__Task item__. With pictures removed, the data below should be returned exactly.

Data supplied section start

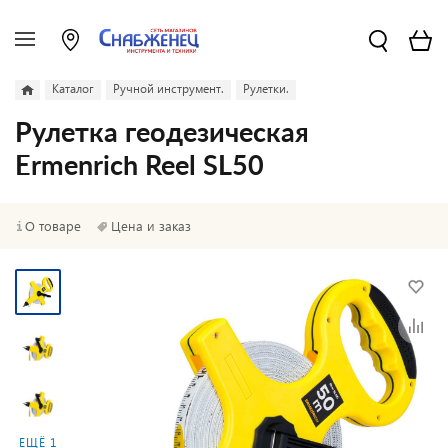
Каталог
Ручной инструмент.
Рулетки.
Рулетка геодезическая
Ermenrich Reel SL50
О товаре
Цена и заказ
ЕЩЁ 1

Data supplied section end

__Problem solution__.
Каталог
Ручной инструмент.
Рулетки.
Рулетка геодезическая
Ermenrich Reel SL50
О товаре
Цена и заказ
ЕЩЁ 1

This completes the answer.